Well, you've asked two different questions.
I have three kids: DS25, DS20, and DD18. DS25 is finishing his BBA next week from an in-state public university. DS20 is on a COVID / maturity break from an out of state private school where he's a sophomore seeking a BSME. DD18 just finished their first semester at an in state public university seeking a BA in music education; they're approximately a sophomore.
I did much as @dak2018 did. I picked an amount as a goal (in my case 4 years of public university tuition/fees/room/board/books/necessities per kid) and saved up enough in their 529s to hit that amount after accounting for growth and using up the accounts when they were getting their degrees.
As they have gotten closer and firmed up their plans, I've gradually shifted my spreadsheet from reflecting a generic 4 year university to reflecting their specific university timing and costs. This has honestly caused some major swings, as my oldest went from a full ride scholarship to paying OOP for school 1, then stopping out for a few years and working, to going back and finishing at school 2. DS20's out of state school is expensive, but he gets a big scholarship and a lot of financial aid from the school. DD18 was free at their first school but is talking about transferring to an out of state public which could cost an extra $120K net OOP.

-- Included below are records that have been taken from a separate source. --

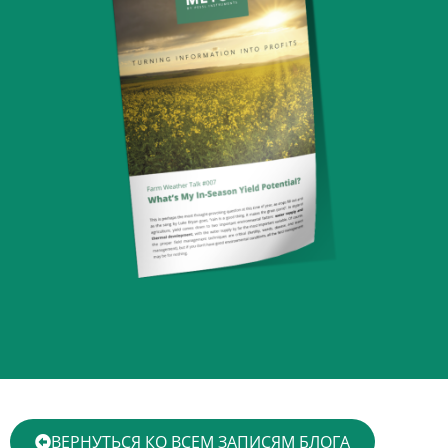
ВЕРНУТЬСЯ КО ВСЕМ ЗАПИСЯМ БЛОГА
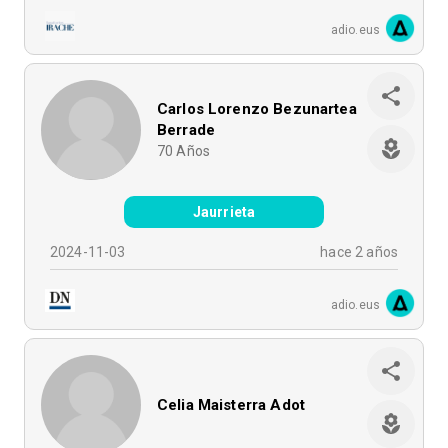
adio.eus
Carlos Lorenzo Bezunartea
Berrade
70
Años
Jaurrieta
2024-11-03
hace 2 años
adio.eus
Celia Maisterra Adot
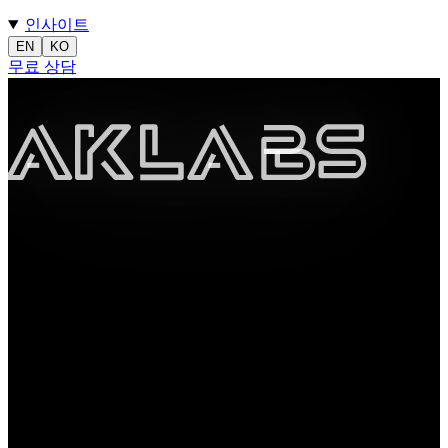
인사이트
EN
KO
무료 상담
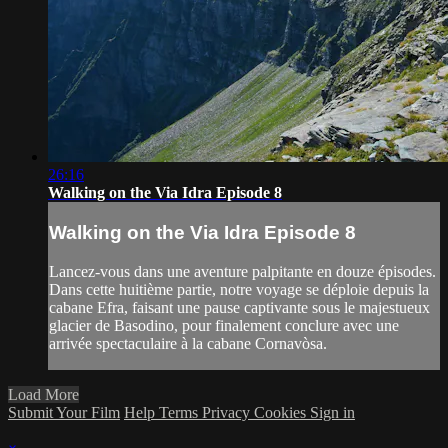
26:16
Walking on the Via Idra Episode 8
Walking on the Via Idra Episode 8
Lancez-vous dans une aventure palpitante en douze épisodes.
Dans cette huitième partie, notre voyage se déploie depuis la
cabane Efra, faisant une pause captivante sous le majestueux
glacier de Basodino, pour finalement conclure avec une
arrivée spectaculaire à la cabane Cornavòsa.
Load More
Submit Your Film
Help
Terms
Privacy
Cookies
Sign in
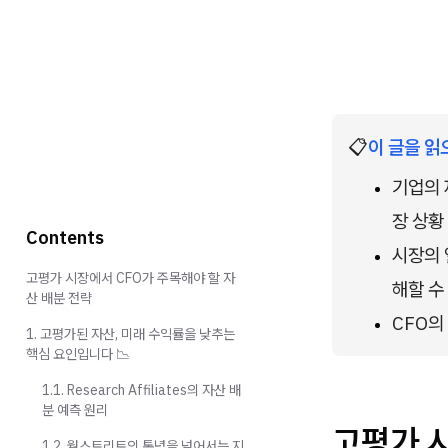
📋
이 글을 읽
기업의 
장 상황
Contents
시장의 
고평가 시장에서 CFO가 주목해야 할 자
해할 수
산 배분 전략
CFO의
1. 고평가된 자산, 미래 수익률을 낮추는
핵심 요인입니다 📉
1.1. Research Affiliates의 자산 배
분 예측 원리
고평가 시
1.2. 월스트리트의 통념을 넘어서는 지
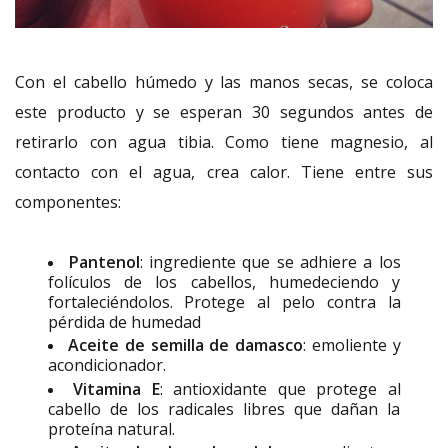
Con el cabello húmedo y las manos secas, se coloca
este producto y se esperan 30 segundos antes de
retirarlo con agua tibia. Como tiene magnesio, al
contacto con el agua, crea calor. Tiene entre sus
componentes:
Pantenol
: ingrediente que se adhiere a los
folículos de los cabellos, humedeciendo y
fortaleciéndolos. Protege al pelo contra la
pérdida de humedad
Aceite de semilla de damasco
: emoliente y
acondicionador.
Vitamina E
: antioxidante que protege al
cabello de los radicales libres que dañan la
proteína natural.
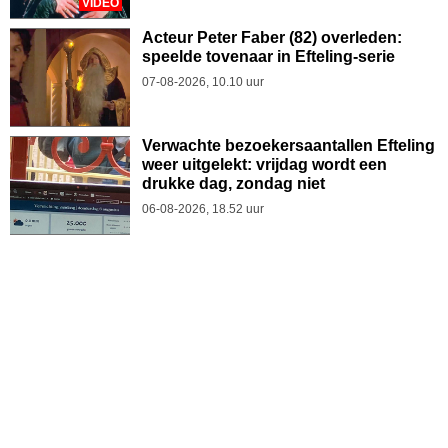
VIDEO
Acteur Peter Faber (82) overleden:
speelde tovenaar in Efteling-serie
07-08-2026, 10.10 uur
Verwachte bezoekersaantallen Efteling
weer uitgelekt: vrijdag wordt een
drukke dag, zondag niet
06-08-2026, 18.52 uur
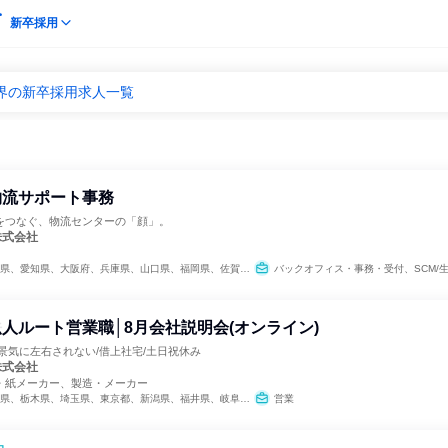
新卒採用
界の新卒採用求人一覧
物流サポート事務
をつなぐ、物流センターの「顔」。
株式会社
、愛知県、大阪府、兵庫県、山口県、福岡県、佐賀県、長崎県、熊本県、鹿児島県
バックオフィス・事務・受付、SCM/生産管理/購
人ルート営業職│8月会社説明会(オンライン)
景気に左右されない/借上社宅/土日祝休み
株式会社
・紙メーカー、製造・メーカー
、栃木県、埼玉県、東京都、新潟県、福井県、岐阜県、愛知県、大阪府、兵庫県、山口県
営業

So my summary answer to your first question is: (1) pick a reasonable number as a target, (2) fund toward that target, (3) be ready to be flexible.

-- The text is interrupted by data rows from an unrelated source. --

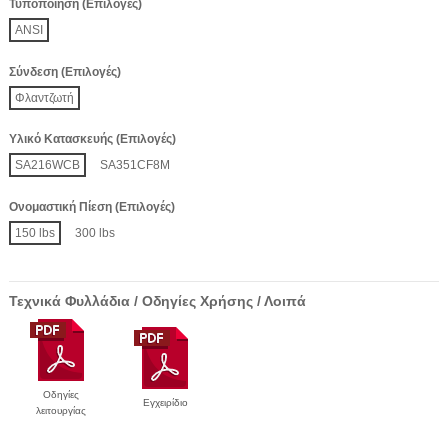
Τυποποίηση (Επιλογές)
ANSI
Σύνδεση (Επιλογές)
Φλαντζωτή
Υλικό Κατασκευής (Επιλογές)
SA216WCB
SA351CF8M
Ονομαστική Πίεση (Επιλογές)
150 lbs
300 lbs
Τεχνικά Φυλλάδια / Οδηγίες Χρήσης / Λοιπά
Οδηγίες
Εγχειρίδιο
λειτουργίας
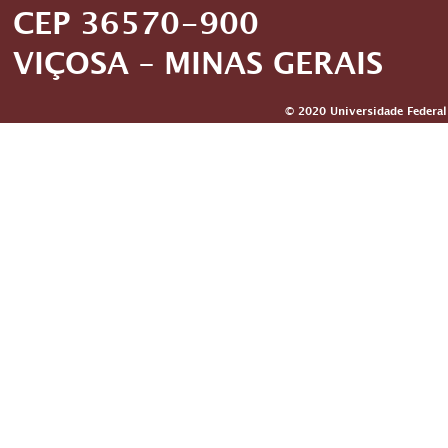
CEP 36570-900
VIÇOSA – MINAS GERAIS
© 2020 Universidade Federal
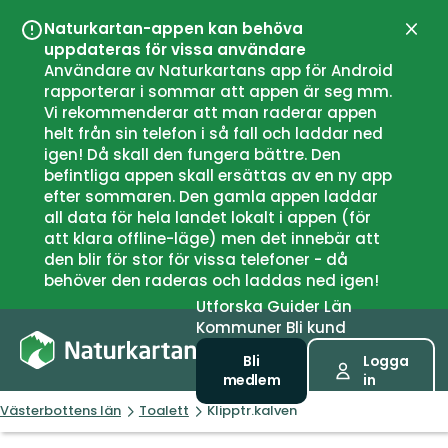
Naturkartan-appen kan behöva
Stän
uppdateras för vissa användare
Användare av Naturkartans app för Android
rapporterar i sommar att appen är seg mm.
Vi rekommenderar att man raderar appen
helt från sin telefon i så fall och laddar ned
igen! Då skall den fungera bättre. Den
befintliga appen skall ersättas av en ny app
efter sommaren. Den gamla appen laddar
all data för hela landet lokalt i appen (för
att klara offline-läge) men det innebär att
den blir för stor för vissa telefoner - då
behöver den raderas och laddas ned igen!
Utforska
Guider
Län
Kommuner
Bli kund
Bli
Logga
medlem
in
Västerbottens län
Toalett
Klipptr.kalven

For the second question of what to do with excess, there are several answers:
The first simple defense is shifting money between accounts. My kids 529s are all from my home state, and so I can move money between them very easily. While each of them has followed very different paths with different timing and different costs, it turns out that the average of the three kids' plans approximately will end up close to my original funding target.
The second defense is leaving the leftover money in the 529 and using it for education expenses after your three kids finish their undergrad degrees. They could use it for graduate degrees. You could use it for another degree for you or your partner. It could be a head start on your grandchildren's educations. If you're generous, you could gift or sell it to your nieces and nephews for their educations (if they go to college after your kids do).
A third defense is scholarships. If your kid gets scholarships (or goes to a military academy), then you can take money out of the 529 and only pay income taxes on the gain (so it ends up acting sort of like a traditional IRA in that way).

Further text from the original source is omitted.